Note that observations are ground truth and prediction scores and threshold will be used for determining the predicted model output.

In [65]:
%matplotlib inline
import pandas as pd
import numpy as np
import matplotlib
import matplotlib.pyplot as plt

# Here are some test data you can use for this homework
Y_test = [0, 0, 1, 1, 0, 1, 0, 0, 0, 1] # observations
P_scores = [0.1, 0.32, 0.48, 0.9, 0.6, 0.55, 0.42, 0.37, 0.61, 0.66] # prediction scores
threshold = 0.5 # prediction threshold

P_scores1 = P_scores.copy()

## Question 1 (20 points)
Given prediction scores, threshold, and observations create a function to determine the elements of a confusion matrix. For ease of use, you will output a `dict` (dictionary) object instead of a 2-dimensional numpy array. Note that _positive_ corresponds to the event occurrence.

In [66]:
from sklearn.metrics import confusion_matrix


def binary_conf_matrix(observation, p_scores, threshold):
    '''Finds the entries (TP, FP, FN, TN) in a binary confusion matrix for forecast problems
    
    Parameters
    ----------
    observation: list
        list of observations (1 is there is event, 0 is there is no event)
    p_scores: list
        list of prediction scores (scores vary between 0 and 1)
    threshold: float
        threshold that will be used for binary outcome from prediction scores
    Returns
    -------
    dict
        a dictionary that shows the counts for TP, TN, FP, and FNs.
    
    '''
    print('Empty dictionary with intial Values ')
    bcmd = {'TP':0, 'FN':0, 'FP':0, 'TN':0}
    print(bcmd)
    print('')
    
    for index, item in enumerate(P_scores):
        if item <0.5:
            P_scores[index] = 0
        elif item >= 0.5:
            P_scores[index] = 1
    print('')
    print('Updated P_scores based on threshold Values')
    print(P_scores)
    
    print('')
    print('Confusion Matrix is:')
    cm = confusion_matrix(P_scores,Y_test)
    print(cm)
    print('TP = ',cm[0][0])
    print('FP = ',cm[0][1])
    print('FN = ',cm[1][0])
    print('TN = ',cm[1][1])
    
    print('')
    bcmd = {'TP':cm[0][0],'FN':cm[0][1],'FP':cm[1][0],'TN':cm[1][1]}
    print('Updated Dictionary with Confusion Matrix values')
    print(bcmd)
    
    return bcmd

#test your code
bcmd = binary_conf_matrix( Y_test, P_scores, threshold )

Empty dictionary with intial Values 
{'TP': 0, 'FN': 0, 'FP': 0, 'TN': 0}


Updated P_scores based on threshold Values
[0, 0, 0, 1, 1, 1, 0, 0, 1, 1]

Confusion Matrix is:
[[4 1]
 [2 3]]
TP =  4
FP =  1
FN =  2
TN =  3

Updated Dictionary with Confusion Matrix values
{'TP': 4, 'FN': 1, 'FP': 2, 'TN': 3}


### Next six questions will use the same input parameters that are used in `binary_conf_matrix` function.
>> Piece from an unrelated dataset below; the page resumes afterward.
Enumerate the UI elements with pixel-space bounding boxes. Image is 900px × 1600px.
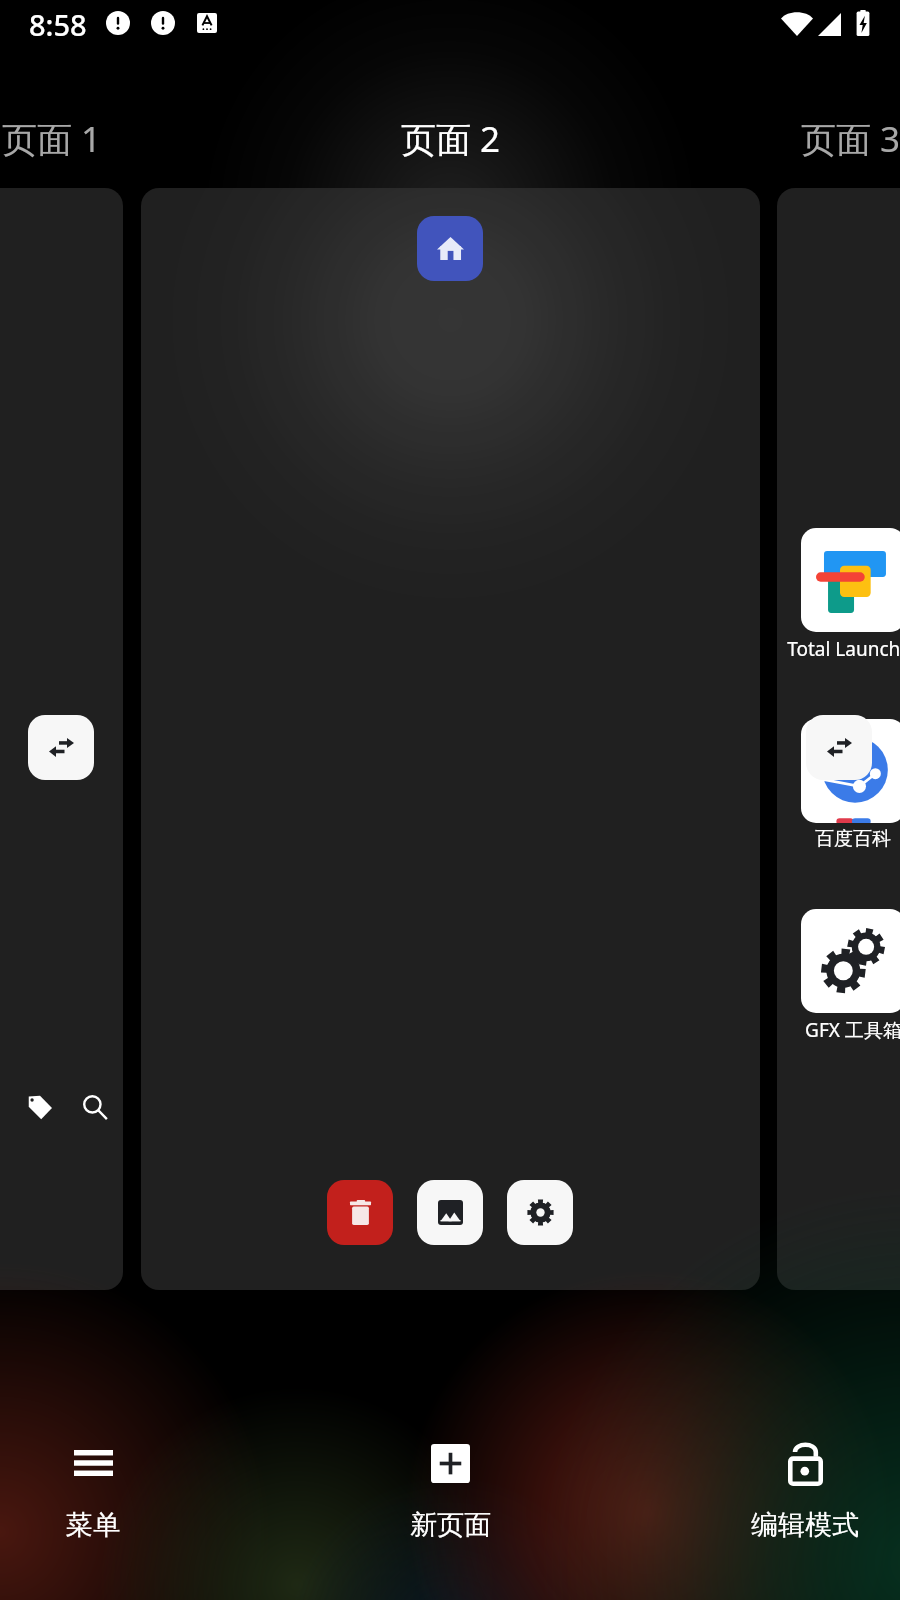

Please refer to the Q1 starter code documentation for the input parameters of the Questions 2-7.

## Question 2 (20 points)

Create functions for calculating accuracy, precision, recall, and F1-score. You can use the definitions from slides (Chapter 10). (You are supposed to calculate the precision and recall (and thus F1-score) for 'Event' [1] class.)

In [67]:
total = sum(bcmd.values())
print('Sum of count in Confusion_Matrix is: ',total)
print('')


def accuracy(observation, p_scores, threshold):
    accuracy = (bcmd['TP'] + bcmd['TN'])/total
    return accuracy 

def precision(observation, p_scores, threshold):
    precision = bcmd['TP'] / (bcmd['TP']+bcmd['FP'])
    return precision

def recall(observation, p_scores, threshold):
    recall = bcmd['TP'] / (bcmd['TP']+bcmd['FN'])
    return recall

def f1score(observation, p_scores, threshold):
    f1score = float(2*precision*recall)/(precision+recall)
    return f1score


# test your code using the following
accuracy = accuracy( Y_test, P_scores, threshold )
print('Accucary is ',accuracy)
precision = precision( Y_test, P_scores, threshold )
print('Precision is ',precision)
recall = recall( Y_test, P_scores, threshold )
print('Recall is ',round(recall,2))
f1score = f1score( Y_test, P_scores, threshold )
print('F1_Score is ',round(f1score,2))

Sum of count in Confusion_Matrix is:  10

Accucary is  0.7
Precision is  0.6666666666666666
Recall is  0.8
F1_Score is  0.73


## Question 3 (10 points)
Calculate the bias score (BIAS). Bias score measures the ratio of the frequency of predicted event occurrences to the frequency of observed events. It can be calculated using the following formula:

$ BIAS = \frac{\text{hits} + \text{false alarms} }{ \text{hits} + \text{misses} }$

In [69]:
# bias score

bcmd1 = bcmd.copy()
print(bcmd1)

bcmd1['Hits'] = bcmd1.pop('TP')
bcmd1['Misses'] = bcmd1.pop('FN')
bcmd1['False_Alarm'] = bcmd1.pop('FP')
bcmd1['Correct_Rejects'] = bcmd1.pop('TN')
print(bcmd1)

def bias_score(observation, p_scores, threshold):
    bias = (bcmd1['Hits'] + bcmd1['False_Alarm']) / (bcmd1['Hits']+bcmd1['Misses'])
    return bias


# test your code using the following
bias = bias_score(Y_test, P_scores, threshold)
print('Bias is ',round(bias,2))

{'TP': 4, 'FN': 1, 'FP': 2, 'TN': 3}
{'Hits': 4, 'Misses': 1, 'False_Alarm': 2, 'Correct_Rejects': 3}
Bias is  1.2


## Question 4 (10 points)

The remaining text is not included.